### Rules for assigning oxidation numbersTen Examples

I. Rule Number One

All free, uncombined elements have an oxidation number of zero.

This includes the seven diatomic elements (such as O2) and the other molecular elements (P4 and S8).

II. Rule Number Two

Hydrogen, in all its compounds except hydrides, has an oxidation number of +1 (positive one)

III. Rule Number Three

Oxygen, in all its compounds except peroxides and superoxides, has an oxidation number of -2 (negative two).

IV. Rule Number Four

For single ions (in other words, not polyatomic), the charge on the ion is taken to be the oxidation number.

V. Rule Number Five

When no charge is indicated in a given formula, the total charge is taken to be zero.

With only a very few exceptions (which you will never see at an introductory level), oxidation states can be assigned to all atoms in a formula. There are more extensive sets of rules and, for the most part, they derive from the five rules above.

As an example, this rule is sometimes seen:

The oxidation state of fluorine is -1 in all of its compounds.

Here is an example.

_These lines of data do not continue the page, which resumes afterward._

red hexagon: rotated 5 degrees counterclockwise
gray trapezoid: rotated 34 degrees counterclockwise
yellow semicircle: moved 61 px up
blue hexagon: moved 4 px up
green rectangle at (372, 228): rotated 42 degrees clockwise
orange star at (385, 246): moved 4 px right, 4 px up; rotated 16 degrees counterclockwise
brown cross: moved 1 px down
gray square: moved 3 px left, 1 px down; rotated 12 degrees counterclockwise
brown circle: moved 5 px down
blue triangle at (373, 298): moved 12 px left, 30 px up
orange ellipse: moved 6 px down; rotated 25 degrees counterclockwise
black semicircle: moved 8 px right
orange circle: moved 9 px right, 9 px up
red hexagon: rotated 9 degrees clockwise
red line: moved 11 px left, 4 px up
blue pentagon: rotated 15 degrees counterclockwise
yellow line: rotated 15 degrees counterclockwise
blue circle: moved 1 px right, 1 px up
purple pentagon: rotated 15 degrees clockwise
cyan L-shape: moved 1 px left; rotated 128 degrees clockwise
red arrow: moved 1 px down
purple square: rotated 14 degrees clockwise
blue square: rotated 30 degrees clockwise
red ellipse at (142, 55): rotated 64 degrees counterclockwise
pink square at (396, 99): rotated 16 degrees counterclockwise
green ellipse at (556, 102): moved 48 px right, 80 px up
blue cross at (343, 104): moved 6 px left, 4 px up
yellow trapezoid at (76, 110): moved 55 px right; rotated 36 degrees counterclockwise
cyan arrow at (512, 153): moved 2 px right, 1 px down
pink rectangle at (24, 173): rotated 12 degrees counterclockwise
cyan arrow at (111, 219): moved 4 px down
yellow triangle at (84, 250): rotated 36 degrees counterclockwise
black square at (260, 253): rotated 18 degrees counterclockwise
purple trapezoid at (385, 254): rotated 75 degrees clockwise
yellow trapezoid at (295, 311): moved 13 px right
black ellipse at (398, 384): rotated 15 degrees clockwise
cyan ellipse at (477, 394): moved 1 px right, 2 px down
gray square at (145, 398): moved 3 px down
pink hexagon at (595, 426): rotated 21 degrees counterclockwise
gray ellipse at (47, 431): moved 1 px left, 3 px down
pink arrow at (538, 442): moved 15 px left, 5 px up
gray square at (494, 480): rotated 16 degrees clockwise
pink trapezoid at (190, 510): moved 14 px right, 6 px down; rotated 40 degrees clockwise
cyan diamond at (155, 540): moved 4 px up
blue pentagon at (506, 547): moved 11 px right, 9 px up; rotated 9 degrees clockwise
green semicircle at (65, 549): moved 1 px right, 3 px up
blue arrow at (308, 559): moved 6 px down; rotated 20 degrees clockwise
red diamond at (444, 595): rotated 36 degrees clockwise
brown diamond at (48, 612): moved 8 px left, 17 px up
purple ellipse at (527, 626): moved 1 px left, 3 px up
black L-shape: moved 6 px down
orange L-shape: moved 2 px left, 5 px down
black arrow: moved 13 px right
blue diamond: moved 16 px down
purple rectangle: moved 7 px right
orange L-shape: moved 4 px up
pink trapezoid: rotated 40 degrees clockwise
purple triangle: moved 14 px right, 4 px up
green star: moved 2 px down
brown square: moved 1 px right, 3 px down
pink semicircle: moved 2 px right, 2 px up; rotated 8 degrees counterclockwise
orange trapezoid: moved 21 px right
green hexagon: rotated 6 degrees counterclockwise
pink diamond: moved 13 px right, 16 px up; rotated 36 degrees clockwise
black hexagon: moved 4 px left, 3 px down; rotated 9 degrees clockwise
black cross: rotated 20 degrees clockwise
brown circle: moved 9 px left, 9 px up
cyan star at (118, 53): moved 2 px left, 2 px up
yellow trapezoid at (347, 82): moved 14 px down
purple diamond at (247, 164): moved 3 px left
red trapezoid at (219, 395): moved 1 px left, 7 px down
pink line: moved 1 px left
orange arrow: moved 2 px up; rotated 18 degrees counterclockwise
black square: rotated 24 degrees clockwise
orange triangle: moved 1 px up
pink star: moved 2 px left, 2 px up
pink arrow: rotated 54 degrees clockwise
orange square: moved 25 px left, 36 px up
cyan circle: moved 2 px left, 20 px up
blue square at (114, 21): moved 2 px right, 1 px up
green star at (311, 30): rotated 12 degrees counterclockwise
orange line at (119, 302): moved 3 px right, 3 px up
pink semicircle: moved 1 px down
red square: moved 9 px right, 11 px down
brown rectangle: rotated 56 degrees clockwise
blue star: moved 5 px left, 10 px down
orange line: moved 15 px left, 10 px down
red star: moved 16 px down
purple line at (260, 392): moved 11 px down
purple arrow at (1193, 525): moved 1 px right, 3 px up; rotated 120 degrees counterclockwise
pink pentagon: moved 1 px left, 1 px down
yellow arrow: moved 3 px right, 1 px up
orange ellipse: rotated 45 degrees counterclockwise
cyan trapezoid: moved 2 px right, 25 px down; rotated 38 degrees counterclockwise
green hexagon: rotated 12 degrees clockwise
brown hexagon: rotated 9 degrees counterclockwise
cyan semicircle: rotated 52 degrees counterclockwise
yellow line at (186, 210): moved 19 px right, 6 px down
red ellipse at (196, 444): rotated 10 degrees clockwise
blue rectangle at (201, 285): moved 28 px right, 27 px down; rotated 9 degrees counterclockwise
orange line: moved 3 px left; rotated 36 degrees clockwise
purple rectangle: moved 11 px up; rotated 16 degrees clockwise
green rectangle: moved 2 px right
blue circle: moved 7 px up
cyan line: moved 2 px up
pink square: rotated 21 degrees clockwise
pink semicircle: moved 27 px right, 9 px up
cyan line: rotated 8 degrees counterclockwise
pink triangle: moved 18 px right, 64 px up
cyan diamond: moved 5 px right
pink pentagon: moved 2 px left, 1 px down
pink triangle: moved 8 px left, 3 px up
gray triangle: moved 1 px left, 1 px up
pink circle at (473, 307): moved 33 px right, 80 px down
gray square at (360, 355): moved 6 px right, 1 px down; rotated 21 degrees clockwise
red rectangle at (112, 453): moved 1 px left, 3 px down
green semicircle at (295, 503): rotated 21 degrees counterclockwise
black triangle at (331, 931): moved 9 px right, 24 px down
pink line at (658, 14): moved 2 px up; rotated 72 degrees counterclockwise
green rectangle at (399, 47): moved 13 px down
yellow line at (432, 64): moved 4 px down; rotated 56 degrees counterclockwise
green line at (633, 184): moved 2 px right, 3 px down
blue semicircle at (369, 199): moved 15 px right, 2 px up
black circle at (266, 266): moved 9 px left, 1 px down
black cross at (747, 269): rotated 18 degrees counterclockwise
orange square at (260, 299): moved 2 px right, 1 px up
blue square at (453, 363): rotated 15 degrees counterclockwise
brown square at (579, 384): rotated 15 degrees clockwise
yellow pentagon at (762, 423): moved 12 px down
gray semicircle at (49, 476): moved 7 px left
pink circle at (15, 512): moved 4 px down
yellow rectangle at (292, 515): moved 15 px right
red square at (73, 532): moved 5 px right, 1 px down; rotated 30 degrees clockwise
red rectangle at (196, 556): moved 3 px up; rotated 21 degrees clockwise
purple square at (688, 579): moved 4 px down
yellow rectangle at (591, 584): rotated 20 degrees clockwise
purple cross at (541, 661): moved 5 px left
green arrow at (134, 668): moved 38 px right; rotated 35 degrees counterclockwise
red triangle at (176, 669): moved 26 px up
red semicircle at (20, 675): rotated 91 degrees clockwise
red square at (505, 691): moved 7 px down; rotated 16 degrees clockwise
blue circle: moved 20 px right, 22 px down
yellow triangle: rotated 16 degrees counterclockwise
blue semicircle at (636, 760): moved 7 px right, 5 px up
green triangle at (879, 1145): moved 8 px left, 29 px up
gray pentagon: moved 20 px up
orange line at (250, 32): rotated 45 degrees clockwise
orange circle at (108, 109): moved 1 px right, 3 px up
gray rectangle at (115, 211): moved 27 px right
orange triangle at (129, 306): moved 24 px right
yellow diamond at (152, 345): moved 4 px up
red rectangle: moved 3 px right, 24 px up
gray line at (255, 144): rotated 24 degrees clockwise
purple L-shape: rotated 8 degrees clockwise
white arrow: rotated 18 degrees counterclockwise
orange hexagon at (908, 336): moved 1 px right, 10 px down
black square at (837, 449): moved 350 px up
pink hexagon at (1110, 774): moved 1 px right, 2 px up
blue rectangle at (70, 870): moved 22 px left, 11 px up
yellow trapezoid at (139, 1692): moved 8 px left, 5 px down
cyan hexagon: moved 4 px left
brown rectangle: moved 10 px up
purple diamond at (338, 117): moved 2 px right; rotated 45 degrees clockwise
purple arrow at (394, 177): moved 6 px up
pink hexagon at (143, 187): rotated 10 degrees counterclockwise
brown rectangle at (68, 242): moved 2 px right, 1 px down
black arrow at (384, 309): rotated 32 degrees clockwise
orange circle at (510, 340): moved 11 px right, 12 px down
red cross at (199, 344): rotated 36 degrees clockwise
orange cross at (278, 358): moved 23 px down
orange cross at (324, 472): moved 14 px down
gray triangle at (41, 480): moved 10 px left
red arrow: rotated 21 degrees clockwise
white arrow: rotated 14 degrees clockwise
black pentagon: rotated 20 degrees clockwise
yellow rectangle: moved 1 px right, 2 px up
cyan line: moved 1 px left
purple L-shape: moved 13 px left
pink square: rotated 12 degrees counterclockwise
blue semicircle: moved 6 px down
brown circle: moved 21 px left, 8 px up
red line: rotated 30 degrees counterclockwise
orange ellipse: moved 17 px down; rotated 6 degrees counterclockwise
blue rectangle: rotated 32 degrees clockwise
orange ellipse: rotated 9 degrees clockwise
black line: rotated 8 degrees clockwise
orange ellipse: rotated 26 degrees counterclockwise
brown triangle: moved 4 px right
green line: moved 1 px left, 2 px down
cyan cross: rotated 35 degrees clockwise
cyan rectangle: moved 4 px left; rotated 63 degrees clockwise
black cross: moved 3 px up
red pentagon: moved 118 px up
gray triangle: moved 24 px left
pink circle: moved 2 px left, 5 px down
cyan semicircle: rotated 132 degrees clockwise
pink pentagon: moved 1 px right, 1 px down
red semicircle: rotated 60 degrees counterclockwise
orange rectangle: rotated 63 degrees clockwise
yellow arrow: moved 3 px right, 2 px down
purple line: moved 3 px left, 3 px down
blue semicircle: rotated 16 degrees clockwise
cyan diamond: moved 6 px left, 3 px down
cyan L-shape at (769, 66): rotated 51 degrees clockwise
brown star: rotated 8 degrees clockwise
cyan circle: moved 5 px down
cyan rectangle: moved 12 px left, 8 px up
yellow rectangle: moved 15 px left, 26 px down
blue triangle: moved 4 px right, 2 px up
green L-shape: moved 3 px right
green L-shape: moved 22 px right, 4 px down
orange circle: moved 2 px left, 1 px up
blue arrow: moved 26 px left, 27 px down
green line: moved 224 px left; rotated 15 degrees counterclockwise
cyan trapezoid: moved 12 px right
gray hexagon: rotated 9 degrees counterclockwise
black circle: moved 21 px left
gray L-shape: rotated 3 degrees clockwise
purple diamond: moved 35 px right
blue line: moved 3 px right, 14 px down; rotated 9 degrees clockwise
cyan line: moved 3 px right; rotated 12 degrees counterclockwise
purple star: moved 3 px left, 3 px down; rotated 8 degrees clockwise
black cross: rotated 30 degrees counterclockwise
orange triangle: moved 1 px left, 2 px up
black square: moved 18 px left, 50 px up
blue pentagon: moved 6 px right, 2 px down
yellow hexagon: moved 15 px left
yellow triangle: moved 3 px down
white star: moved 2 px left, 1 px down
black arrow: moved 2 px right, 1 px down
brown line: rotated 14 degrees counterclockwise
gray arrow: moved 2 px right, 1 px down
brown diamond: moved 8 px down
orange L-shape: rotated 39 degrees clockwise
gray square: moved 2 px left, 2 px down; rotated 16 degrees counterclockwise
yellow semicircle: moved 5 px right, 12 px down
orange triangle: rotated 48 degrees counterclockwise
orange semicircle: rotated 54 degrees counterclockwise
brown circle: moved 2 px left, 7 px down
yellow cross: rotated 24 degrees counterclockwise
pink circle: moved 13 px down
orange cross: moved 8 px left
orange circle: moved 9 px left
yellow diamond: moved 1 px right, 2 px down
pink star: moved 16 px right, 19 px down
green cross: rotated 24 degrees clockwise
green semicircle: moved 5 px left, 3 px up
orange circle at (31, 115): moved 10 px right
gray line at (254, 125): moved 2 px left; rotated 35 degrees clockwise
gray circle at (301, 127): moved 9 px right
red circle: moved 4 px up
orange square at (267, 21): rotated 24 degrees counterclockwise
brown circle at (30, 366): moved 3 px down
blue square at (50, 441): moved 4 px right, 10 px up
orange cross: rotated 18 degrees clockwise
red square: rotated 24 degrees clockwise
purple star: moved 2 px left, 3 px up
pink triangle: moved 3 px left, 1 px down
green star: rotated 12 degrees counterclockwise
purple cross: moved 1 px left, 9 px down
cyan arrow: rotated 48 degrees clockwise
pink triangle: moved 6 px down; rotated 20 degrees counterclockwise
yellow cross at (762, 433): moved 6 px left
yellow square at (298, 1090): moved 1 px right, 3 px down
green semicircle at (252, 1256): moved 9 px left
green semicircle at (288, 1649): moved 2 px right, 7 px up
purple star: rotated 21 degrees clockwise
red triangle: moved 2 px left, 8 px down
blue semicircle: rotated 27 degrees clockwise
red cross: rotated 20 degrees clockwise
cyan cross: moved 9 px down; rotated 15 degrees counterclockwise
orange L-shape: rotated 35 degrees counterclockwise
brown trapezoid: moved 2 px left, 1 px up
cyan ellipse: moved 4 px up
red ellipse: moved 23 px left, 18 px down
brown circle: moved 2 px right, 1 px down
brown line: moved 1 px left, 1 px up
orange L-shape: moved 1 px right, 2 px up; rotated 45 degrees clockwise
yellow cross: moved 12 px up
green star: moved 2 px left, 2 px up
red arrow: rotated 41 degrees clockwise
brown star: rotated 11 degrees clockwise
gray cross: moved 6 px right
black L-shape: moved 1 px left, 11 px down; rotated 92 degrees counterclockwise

You might want to consider searching for redox rules to see how others have approached this topic.

Example #1: What is the oxidation number of Cl in HCl?

Since H = +1, the Cl must be -1 (minus one).

Example #2: What is the oxidation number of Na in Na2O?

Since O = -2, the two Na must each be +1.

Example #3: What is the oxidation number of Cl in ClO¯?

The O is -2, but since a -1 must be left over, then the Cl is +1.

Example #4: What is the oxidation number of Cl in ClO2¯?

Two O is -4 (from -2 x 2), but since a -1 must be left over, then the Cl is +3.

Example #5: What is the oxidation number of Cl in ClO3¯?

Three O is -6 (from -2 x 3), but since a -1 must be left over, then the Cl is +5.

Example #6: What is the oxidation number of Cl in ClO4¯?

Four O is -8 (from -2 x 4), but since a -1 must be left over, then the Cl is +7.

Example #7: What is the oxidation number of S in SO42¯

O = -2. There are four oxygens for -8 total. Since -2 must be left over, the S must = +6.

Example #8: What is the oxidation number of S in SO32¯

O = -2. There are three oxygens for -6 total. Since -2 must be left over, the S must = +4.

Example #9: What are the oxidation numbers in KCl?

K = +1 because K2O exists. The O is -2 by defintion, therefore each K must be +1 in order to keep the K2O formula at zero charge.

Cl = -1 because HCl exists. H is a +1 by definition, therefore Cl must be a -1. You can also say that Cl is a -1 because K must be a +1 and we need to have a zero charge for the formula.

Example #10: What is the oxidation number for each element in NaMnO4?

Na = +1 because Na2O exists. We know the O = -2, so each Na is a +1. (We could also use this: we know NaCl exists and that Cl is a -1. We know this because HCl exists. Therefore, the Na is a +1.)

O = -2 by definition

Mn = +7. There are 4 oxygens for a total of -8, K is +1, so Mn must be the rest.